Tampoco me acaba de convencer esa separación en la isla idílica entre, seré suave, ladrones buenos y ladrones malos. Guardar parte de la herencia, aunque es ilegal, no está mal si lo hacen casi todos, los que tienen oportunidad, incluido el más honesto de los protagonistas. Sacar oro al extranjero, ¡aunque la isla sea cerrada, algunos saben que Suiza existe!, es malo, malísimo. No tienen perdón de Dios. Bárcenas siempre es “de los otros”. La viga, la paja, el ojo, lo propio y lo ajeno.

También es extraña la no solución de los asesinatos disuasorios cometidos. Se castiga a los culpables por los delitos económicos añadidos, pero no por el delito mayor. Antonio nos dijo que no quería, ni pretendía, dejar todo perfectamente atado. Ni desatado. Pero entonces, ¿por qué el incluir este episodio?

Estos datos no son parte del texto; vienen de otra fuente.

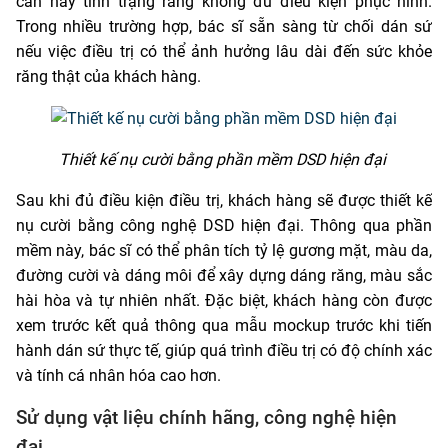
cắn hay tình trạng răng không đủ điều kiện phục hình.
Trong nhiều trường hợp, bác sĩ sẵn sàng từ chối dán sứ
nếu việc điều trị có thể ảnh hưởng lâu dài đến sức khỏe
răng thật của khách hàng.
Thiết kế nụ cười bằng phần mềm DSD hiện đại
Sau khi đủ điều kiện điều trị, khách hàng sẽ được thiết kế
nụ cười bằng công nghệ DSD hiện đại. Thông qua phần
mềm này, bác sĩ có thể phân tích tỷ lệ gương mặt, màu da,
đường cười và dáng môi để xây dựng dáng răng, màu sắc
hài hòa và tự nhiên nhất. Đặc biệt, khách hàng còn được
xem trước kết quả thông qua mẫu mockup trước khi tiến
hành dán sứ thực tế, giúp quá trình điều trị có độ chính xác
và tính cá nhân hóa cao hơn.
Sử dụng vật liệu chính hãng, công nghệ hiện
đại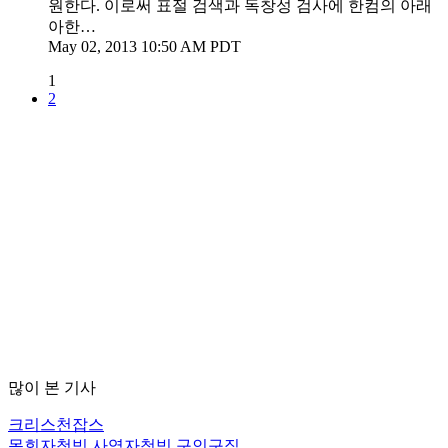
원한다. 이로써 표절 검색과 독창성 검사에 한컴의 아래
아한…
May 02, 2013 10:50 AM PDT
1
2
많이 본 기사
크리스천잡스
목회자청빙
사역자청빙
구인구직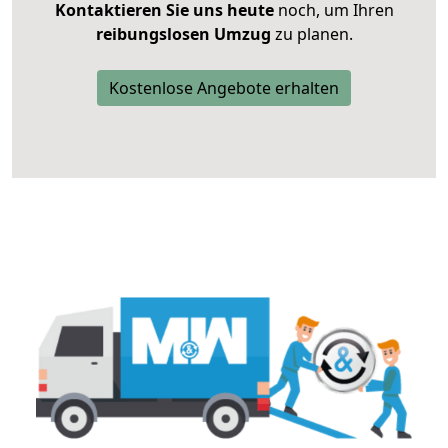
Kontaktieren Sie uns heute
noch, um Ihren
reibungslosen Umzug
zu planen.
Kostenlose Angebote erhalten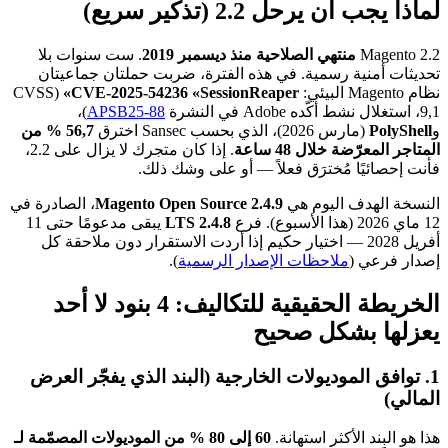
لماذا يجب أن يرحل 2.2 (تذكير سريع)
Magento 2.2
منتهي الصلاحية منذ ديسمبر 2019
. ست سنوات بلا
تحديثات أمنية رسمية. في هذه الفترة، ضربت حملتان جماعيتان
نظام Magento البيئي:
CVE-2025-54236 «SessionReaper»
(CVSS
9,1، استغلال نشط أكّده Adobe في النشرة
APSB25-88
)،
و
PolyShell
(مارس 2026)، الذي بحسب Sansec اخترق
56,7 % من
المتاجر المعرّضة خلال 48 ساعة
. إذا كان متجرك لا يزال على 2.2،
فأنت إحصائيًا مُخترَق فعلاً — أو على وشك ذلك.
النسخة الهدف اليوم هي
Magento Open Source 2.4.9
، الصادرة في
12 ماي 2026 (هذا الأسبوع). فرع
2.4.8 LTS
يبقى مدعومًا حتى 11
أفريل 2028 — اختيار حكيم إذا أردت الاستقرار دون ملاحقة كل
إصدار فرعي (
ملاحظات الإصدار الرسمية
).
الخريطة الحقيقية للتكاليف: 4 بنود لا أحد
يعزلها بشكل صحيح
1. توافق الموديولات الخارجية (البند الذي يفجّر العرض
المالي)
هذا هو البند الأكثر استهانة.
60 إلى 80 % من الموديولات المصمّمة لـ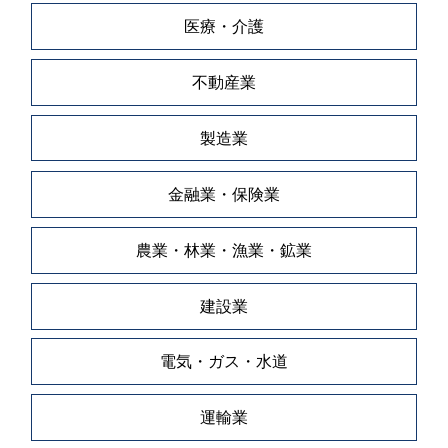
医療・介護
不動産業
製造業
金融業・保険業
農業・林業・漁業・鉱業
建設業
電気・ガス・水道
運輸業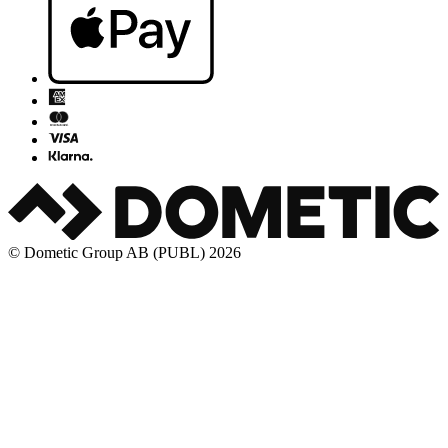
© Dometic Group AB (PUBL) 2026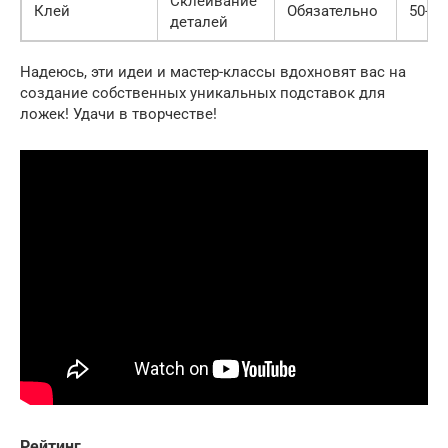
Склеивание
Клей
Обязательно
50-20
деталей
Надеюсь, эти идеи и мастер-классы вдохновят вас на
создание собственных уникальных подставок для
ложек! Удачи в творчестве!
Рейтинг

Me ha parecido observar en el desarrollo de la novela unos saltos temporales excesivos. Pasamos, sin solución de continuidad, de sucesos que acontecen de manera consecutiva e inmediata a otros que tienen lugar meses, semestres, después.

Antonio Ávila, nuestro experto de cabecera, maestro en el análisis, (leer un libro, el que sea, anotado por él, es un placer del que tuve ocasión de disfrutar), señaló también que había un uso excesivo del papel desempeñado por el narrador en la novela, vino a decir que Antonio, Cobos, había sobredimensionado su función atribuyéndole poderes cuasi absolutos a la hora de opinar por los personajes, algo que, a juicio de Antonio Ávila, juicio, que , como he dicho, respeto y valoro, excede lo que es propio de esta figura. Pregunta: ¿tiene límites la omniscencia?

Espero que ni el autor, mi apreciado Antonio Cobos, ni los contertulios, mis no menos apreciados compañeros, estimen demasiado crítica esta reseña. De nuevo la viga y la paja. Vaya siempre por delante mi respeto por la labor que desarrolla un escritor. Todos son por mí envidiados. Y a todos, sin excepción alguna, les buscamos y les busco sus “sin embargos”.

Recordemos sin pudor que a lo largo de los diez años de lecturas en el club le hemos puesto pegas, entre otros a, ¡redoble de tambores ¡, Lev Tólstoi por llamar a sus personajes de Guerra y Paz con nombres rusos; a Miguel de Cervantes por el lenguaje empleado en El Quijote, tan del siglo XVII; a Almudena Grandes por lo extenso de Los pacientes del doctor García; a Leonardo Padura por hablar mal del mito cubano; a Antonio Muñoz Molina por dirigir la sede del Instituto Cervantes en Nueva York; a Gustave Flaubert por contar adulterios; a Ángel Olgoso porque sus cuentos son muy cortos; a Doris Lessing por… ¡ ah! No, a Doris Lessing no le pusimos pegas, recién premiada con el Nobel todos fuimos incapaces de terminar su Cuaderno dorado

En fin, Antonio, ya sabías a lo que te arriesgabas.

¡Ánimo y a por la tercera!

En un par de años esperamos verte de nuevo por el club. De las ideas que ahora, sin duda, bullen en tu cabeza saldrá, seguro, otra buena novela.